Where to start - that's the question. Should you visit the old bank and close the old account or should you visit the new bank first.
Since 2005, the banks have adopted agreed procedures for transferring accounts. These can be found here
For personal and business customers, the key commitments are:-
- If you decide to switch your personal account, your new bank will give you a switching pack. This pack takes you through the process, step by step. It clearly explains what to expect along the way, who is reponsible for what, how long it will take and exactly what you have to do. Each participating financial institution will produce their own switching packs which will be available to customers on request.
- If you decide to switch your account, your new bank will have your new account up and running within 10 working days once they have approved your application.
- Your previous bank will provide your new bank with information on your standing orders and direct debits in order to complete switching your account. As soon as the new bank sends a signed Transfer of Account Form, this switch will be completed within 7 working days.
So your start point is a visit to your new bank. They will likely give you a switching pack with all relevant forms and other material. Read them carefully, especially in relation to informing your employer about the change if you are paid directly into your account. If you have dividends paid directly into your account, you will have to notify the registrars of the shares which you hold - this notification is not an automatic part of the transfer process.
The transfer procedure is managed by your new bank. When you give them notice of your wish to transfer, they will do preparatory work which includes the production of new cards, cheque books and any other devices which you may require.
When these have been produced, your new bank will arrange to transfer your standing orders and direct debits, and the actual funds in the account, and your old bank will then close the old account.
Some pitfalls and deficiencies
The transfer process caters for the main banking services. It does not transfer your online banking details. If you use online banking, then it is likely that your bank holds the details of your regular payees, including the relevant reference numbers. You will have to retrieve these, and set them up in the online system of the new bank.

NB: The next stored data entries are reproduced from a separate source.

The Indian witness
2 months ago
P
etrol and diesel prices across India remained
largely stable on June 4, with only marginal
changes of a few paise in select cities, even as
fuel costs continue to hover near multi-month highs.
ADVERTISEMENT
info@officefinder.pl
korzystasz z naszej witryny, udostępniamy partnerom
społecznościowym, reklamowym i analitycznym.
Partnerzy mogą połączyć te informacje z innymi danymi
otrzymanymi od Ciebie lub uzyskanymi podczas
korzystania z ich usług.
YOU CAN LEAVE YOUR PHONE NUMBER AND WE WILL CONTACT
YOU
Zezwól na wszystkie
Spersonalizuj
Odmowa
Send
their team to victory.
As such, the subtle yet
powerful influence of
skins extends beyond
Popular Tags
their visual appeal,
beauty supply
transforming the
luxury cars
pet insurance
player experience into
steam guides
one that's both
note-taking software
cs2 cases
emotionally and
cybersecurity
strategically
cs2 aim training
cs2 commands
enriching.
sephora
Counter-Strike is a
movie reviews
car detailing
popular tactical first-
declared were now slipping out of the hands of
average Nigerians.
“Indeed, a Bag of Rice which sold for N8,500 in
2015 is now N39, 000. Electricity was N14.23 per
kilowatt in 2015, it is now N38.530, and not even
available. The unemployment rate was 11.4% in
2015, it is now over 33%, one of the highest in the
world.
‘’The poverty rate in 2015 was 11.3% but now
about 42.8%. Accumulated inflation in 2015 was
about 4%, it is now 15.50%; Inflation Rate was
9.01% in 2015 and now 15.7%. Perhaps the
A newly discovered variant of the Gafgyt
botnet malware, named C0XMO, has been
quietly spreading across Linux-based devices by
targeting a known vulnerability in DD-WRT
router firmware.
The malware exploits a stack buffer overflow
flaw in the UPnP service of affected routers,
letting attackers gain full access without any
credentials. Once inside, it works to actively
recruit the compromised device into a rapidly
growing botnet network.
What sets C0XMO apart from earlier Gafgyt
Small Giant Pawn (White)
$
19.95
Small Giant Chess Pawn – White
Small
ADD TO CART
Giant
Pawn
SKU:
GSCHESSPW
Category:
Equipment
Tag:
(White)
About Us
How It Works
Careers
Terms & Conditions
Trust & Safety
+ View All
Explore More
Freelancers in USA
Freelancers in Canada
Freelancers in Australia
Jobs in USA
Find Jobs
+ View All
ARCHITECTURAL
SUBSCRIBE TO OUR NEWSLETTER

If you are a recipient of standing order payments (as opposed to a payer) the standing orders will not be automatically transferred. You will have to go to each payer to request that a new standing order be set up - and there may be additional charges to the payer of the standing order for the alteration. This deficiency of the transfer process means that for charities and other organisations who receive an income by standing orders, transferring to another bank is usually not worthwhile. They are essentially captive customers.